::: Recorded information :::

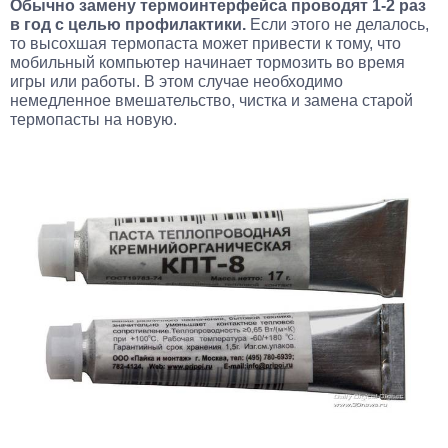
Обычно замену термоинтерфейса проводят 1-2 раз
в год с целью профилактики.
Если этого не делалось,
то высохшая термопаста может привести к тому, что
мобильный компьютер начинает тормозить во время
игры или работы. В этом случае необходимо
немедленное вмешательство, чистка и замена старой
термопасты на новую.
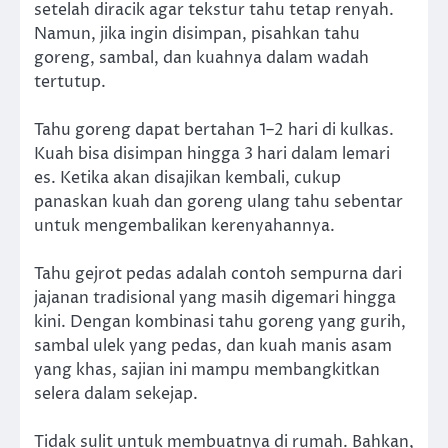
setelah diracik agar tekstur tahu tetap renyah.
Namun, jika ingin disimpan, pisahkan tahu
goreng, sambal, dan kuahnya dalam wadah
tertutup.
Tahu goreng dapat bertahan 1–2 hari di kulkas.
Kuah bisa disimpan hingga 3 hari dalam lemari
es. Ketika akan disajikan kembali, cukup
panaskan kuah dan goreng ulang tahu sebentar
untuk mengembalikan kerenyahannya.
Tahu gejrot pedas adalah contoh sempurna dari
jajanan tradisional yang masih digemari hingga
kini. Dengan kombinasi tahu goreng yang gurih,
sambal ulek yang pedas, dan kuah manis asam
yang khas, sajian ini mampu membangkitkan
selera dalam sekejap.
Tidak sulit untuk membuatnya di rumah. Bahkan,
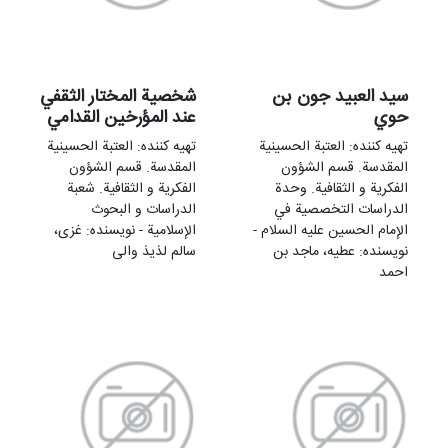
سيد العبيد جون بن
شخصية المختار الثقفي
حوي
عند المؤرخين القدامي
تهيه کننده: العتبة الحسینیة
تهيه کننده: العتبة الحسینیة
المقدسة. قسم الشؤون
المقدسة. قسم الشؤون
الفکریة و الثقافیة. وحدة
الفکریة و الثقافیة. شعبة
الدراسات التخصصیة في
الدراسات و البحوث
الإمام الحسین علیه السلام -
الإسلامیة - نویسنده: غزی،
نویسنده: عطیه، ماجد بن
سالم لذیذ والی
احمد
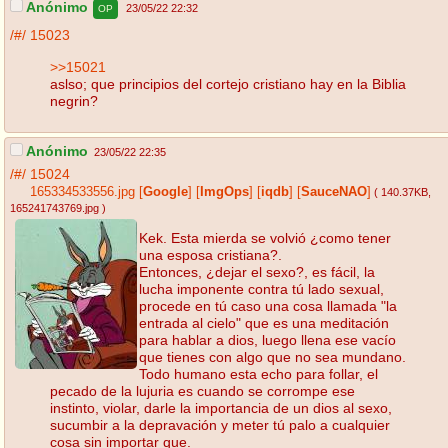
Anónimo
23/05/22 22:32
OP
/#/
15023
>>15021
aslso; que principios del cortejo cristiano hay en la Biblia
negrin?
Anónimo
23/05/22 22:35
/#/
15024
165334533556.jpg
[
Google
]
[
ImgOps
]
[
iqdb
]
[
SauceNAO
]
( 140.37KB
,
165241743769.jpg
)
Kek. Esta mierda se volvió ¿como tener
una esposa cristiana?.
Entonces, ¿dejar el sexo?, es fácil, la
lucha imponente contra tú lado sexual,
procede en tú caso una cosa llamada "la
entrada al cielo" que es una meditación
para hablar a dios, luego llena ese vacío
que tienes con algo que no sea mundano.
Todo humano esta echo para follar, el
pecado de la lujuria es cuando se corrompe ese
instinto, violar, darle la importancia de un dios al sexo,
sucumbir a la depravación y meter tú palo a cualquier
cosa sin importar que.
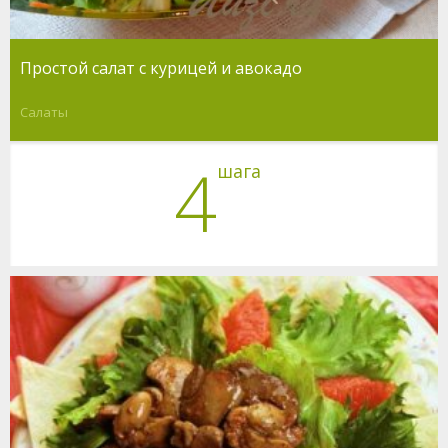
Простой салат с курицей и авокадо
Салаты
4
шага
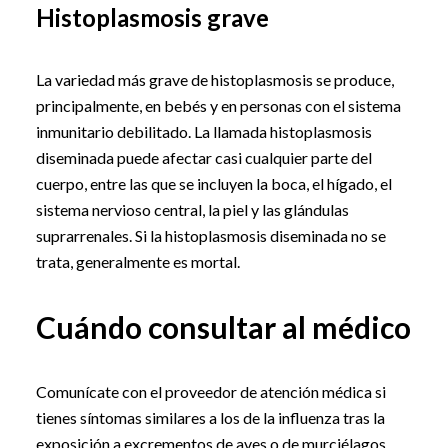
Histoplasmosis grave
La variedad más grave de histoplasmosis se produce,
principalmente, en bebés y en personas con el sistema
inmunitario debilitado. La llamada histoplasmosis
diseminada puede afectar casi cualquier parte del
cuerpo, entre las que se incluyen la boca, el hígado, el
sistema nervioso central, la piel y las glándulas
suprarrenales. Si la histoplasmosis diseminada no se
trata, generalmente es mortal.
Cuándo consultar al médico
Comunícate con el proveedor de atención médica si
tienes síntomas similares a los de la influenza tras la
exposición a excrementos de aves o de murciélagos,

:::
::: Recorded information :::

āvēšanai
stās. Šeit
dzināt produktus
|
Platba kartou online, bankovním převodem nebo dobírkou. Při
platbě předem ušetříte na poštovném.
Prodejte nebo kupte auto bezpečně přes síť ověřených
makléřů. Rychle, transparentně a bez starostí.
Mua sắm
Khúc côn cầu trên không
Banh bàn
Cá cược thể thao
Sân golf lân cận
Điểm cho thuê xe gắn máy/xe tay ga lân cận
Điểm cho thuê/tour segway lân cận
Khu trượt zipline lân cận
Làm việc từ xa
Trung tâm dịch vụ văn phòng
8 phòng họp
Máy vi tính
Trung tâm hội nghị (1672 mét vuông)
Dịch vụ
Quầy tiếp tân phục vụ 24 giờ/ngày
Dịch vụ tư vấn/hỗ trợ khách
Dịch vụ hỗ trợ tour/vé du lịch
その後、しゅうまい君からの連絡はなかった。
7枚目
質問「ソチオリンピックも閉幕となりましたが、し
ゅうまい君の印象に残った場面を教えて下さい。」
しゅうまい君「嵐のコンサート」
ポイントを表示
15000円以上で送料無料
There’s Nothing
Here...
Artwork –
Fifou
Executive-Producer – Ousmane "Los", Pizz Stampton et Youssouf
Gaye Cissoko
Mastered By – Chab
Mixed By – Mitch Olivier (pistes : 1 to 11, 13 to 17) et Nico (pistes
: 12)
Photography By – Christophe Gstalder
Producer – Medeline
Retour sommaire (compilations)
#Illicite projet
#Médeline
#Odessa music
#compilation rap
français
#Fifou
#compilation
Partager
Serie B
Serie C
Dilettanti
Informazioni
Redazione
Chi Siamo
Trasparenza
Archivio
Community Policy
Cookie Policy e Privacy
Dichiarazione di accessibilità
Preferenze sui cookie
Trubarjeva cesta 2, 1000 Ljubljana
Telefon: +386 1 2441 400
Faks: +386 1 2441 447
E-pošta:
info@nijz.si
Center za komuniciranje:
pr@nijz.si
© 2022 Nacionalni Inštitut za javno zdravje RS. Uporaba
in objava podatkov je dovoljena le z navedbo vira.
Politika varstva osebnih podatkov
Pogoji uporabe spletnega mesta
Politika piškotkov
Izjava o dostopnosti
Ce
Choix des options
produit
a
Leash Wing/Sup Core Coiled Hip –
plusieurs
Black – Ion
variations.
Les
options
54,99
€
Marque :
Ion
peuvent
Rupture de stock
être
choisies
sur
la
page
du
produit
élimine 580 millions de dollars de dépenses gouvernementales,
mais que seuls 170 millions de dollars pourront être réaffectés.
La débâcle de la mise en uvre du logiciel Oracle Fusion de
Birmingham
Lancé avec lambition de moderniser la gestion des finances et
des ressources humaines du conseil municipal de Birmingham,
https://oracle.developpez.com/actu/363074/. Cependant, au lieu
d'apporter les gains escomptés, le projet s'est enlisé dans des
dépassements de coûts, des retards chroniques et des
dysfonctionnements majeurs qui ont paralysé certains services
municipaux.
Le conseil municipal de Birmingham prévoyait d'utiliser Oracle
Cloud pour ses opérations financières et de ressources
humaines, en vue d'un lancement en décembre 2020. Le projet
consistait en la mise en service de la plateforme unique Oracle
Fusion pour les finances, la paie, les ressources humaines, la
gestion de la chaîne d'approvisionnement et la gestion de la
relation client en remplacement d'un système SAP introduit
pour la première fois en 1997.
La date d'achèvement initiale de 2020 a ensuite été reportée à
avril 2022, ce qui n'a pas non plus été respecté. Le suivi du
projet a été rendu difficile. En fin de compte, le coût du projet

:::
::: Recorded information :::

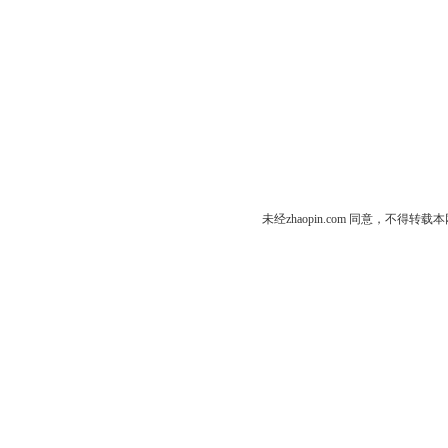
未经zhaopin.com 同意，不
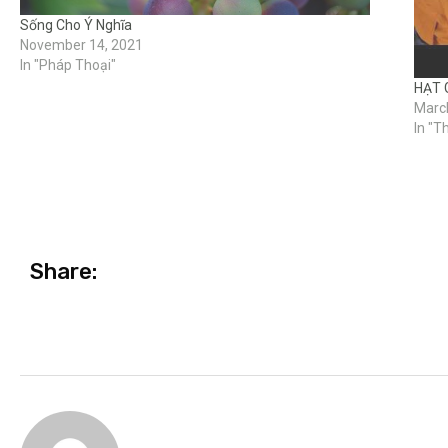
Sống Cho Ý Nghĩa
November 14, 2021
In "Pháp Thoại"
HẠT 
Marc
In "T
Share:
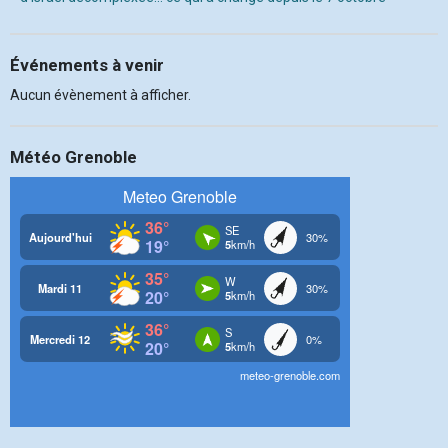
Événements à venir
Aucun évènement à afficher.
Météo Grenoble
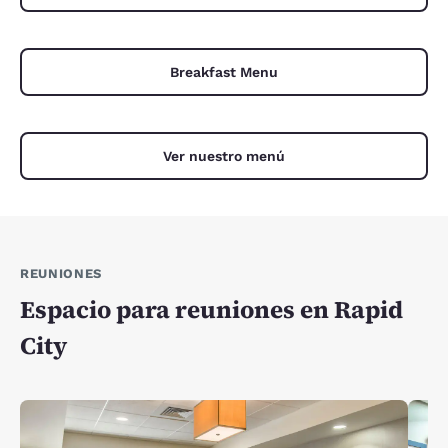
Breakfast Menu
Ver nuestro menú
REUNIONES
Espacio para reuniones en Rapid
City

:::

• _Task_
State how many lines of the data above contain the string "thuê", leaving out everything but the number.

• _Result of the exercise_
2